Commingling Of Funds
According to Black’s Law Dictionary, ‘commingling’ is defined as, (Of a fiduciary) “to mix personal funds with those of a beneficiary or client.”
Even as a small business, it is important to set up separate accounts for your business and personal needs.
Lots of Entrepreneurs get so carried away with the exhausting, but exhilarating tasks of being a new business owner. They become absorbed in creating products, or selling their services, and the last thing most new Entrepreneurs want, is to have additional administrative hassles, and so they take shortcuts to make their lives easier as they focus on running their business. One of these shortcuts is, running the risk of a bad money practice – ‘commingling ’. As a result, some important business basics are left undone, or rather, not done at all.
One key area that new Entrepreneurs (or rather, all Entrepreneurs) need to pay attention to, is the handling of their finances. In the mix of trying to get business done, keep sales up, and already wearing many hats, business owners often commingle their funds. ‘Commingling ’ means the clashing or mixing of one’s personal and business accounts.

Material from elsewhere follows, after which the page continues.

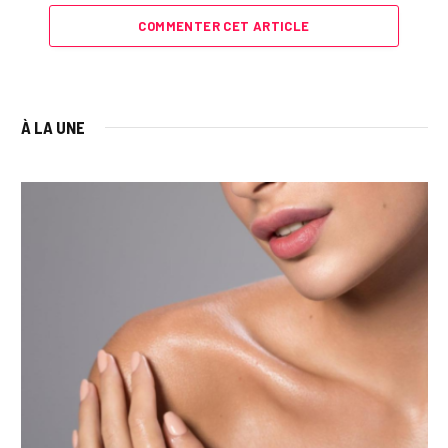
COMMENTER CET ARTICLE
À LA UNE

Commingling makes it difficult for business owners to keep correct calculations of their business’ cash flow, resulting in great problems when it comes to filing personal and business taxes.
So in actuality, Entrepreneurs should practice keeping their personal and business bank accounts separate, so as avoid the commingling of funds.
How ‘Commingling’ Can Impact Your Business
Entrepreneurs are placed with the greatest responsibility when a sale is made and money is collected. They have to fight the urge to spend the money that comes in. I totally get that. I understand that there’s much to do with the money that’s finally coming in, but let’s look for a bit, at how what we do with that money, can affect our business and what commingling of funds means, along with the potential impacts to your business.
What Is Commingling Of Funds? How Do I Commingle?
When you commingle, it means that you are not treating your business as a separate entity; you are treating your business’s money as your own. Commingling can happen when you:
- Deposit your client’s cheques into your personal bank account
- Use your business’ funds to pay for personal expenses like groceries, pay residential bills, etc, without proper record-keeping to identify such transactions
- Dispose of your personal funds to pay for business expenses such as stationery, paying suppliers, travel etc.
- Use the same bank account for your business and personal funds
- Use your business cheque books to write cheques to cover personal expenses
- Use your personal credit card for all expenses – personal and business so you gain points
What Happens When You Commingle Funds as an LLC (Limited Liability Company)
The primary reason for forming a business as an LLC in the first place, is to reduce the owner’s liability risks. When you commingle funds, you do just the opposite and you increase or take away your liability protection.
“Your veil is pierced.”
When you commingle funds, you risk losing the liability protection due to what is known as “Piercing the corporate veil”.
‘Corporate veil’ is a legal term used to describe the proper business practice of keeping business funds and personal funds separate, clean and well documented. When business owners commingle their business and personal funds, they can end up getting their corporate veil pierced.
Having your “veil pierced” is as bad as it sounds. This means that certain actions have caused your personal belongings and wealth to be at risk.
When you commingle, you lose the single greatest advantage to having the entity structure.
Legal issues can make your incorporation efforts all seem in vain if your veil has been pierced.
Once the issue of piercing a company’s "veil” has gone to the courts, and they identify the presence of commingled funds in transactions, they will hold you personally liable for company debts and lawsuits. You have therefore removed your LLC shelter, and exposed your personal assets.
A Business Mindset Is Needed
At the initial stages of getting into business, enter the business world with a professional mindset.
Mixing business and personal funds is certainly not recommended, and it is definitely asking for legal trouble. Commingling is considered unethical, and in many cases, illegal.
It also makes accounting difficult and inaccurate. Accounting does not only mean just doing your taxes.
Accounting shows your business’ financial position at given periods and it tells you how your business is performing. Poor record keeping and accounting reflects badly on your business, you won’t be able to identify which products have the highest gross margin, or which ads bring the highest return on investment.
I’ve Already Started My Business And Commingled Funds. What Do I Do Now?
So you’ve recognized it. Now Stop!
You will simply be operating out of financial confusion. That’s why you need a separate business checking /saving account (as may be applicable in some cases). Start viewing your funds as two separate entities. You could also choose to hire a professional accountant, (we have several recommendations) or if you are knowledgeable and have the time, you can explore options like Quickbooks or Wave. Being diligent in separating and tracking business income and expenses and keeping the books and records clean will be a huge benefit when it comes time to preparing the business’ tax return.
How Do I Correct Commingling Of Funds In My Business?
Recognizing the mistake early makes it not so difficult to fix and adjust. You will first need to identify the transactions that were personal, and if you kept receipts and bills, start reclassifying by separating the business from the personal. Pay attention to some of the more common expenses like travel, meals, entertainment, vehicle expenses and home office expenses.
In summary, though you run the risk of losing your tax benefits, commingling funds are going to cause you more of a legal problem than a tax one.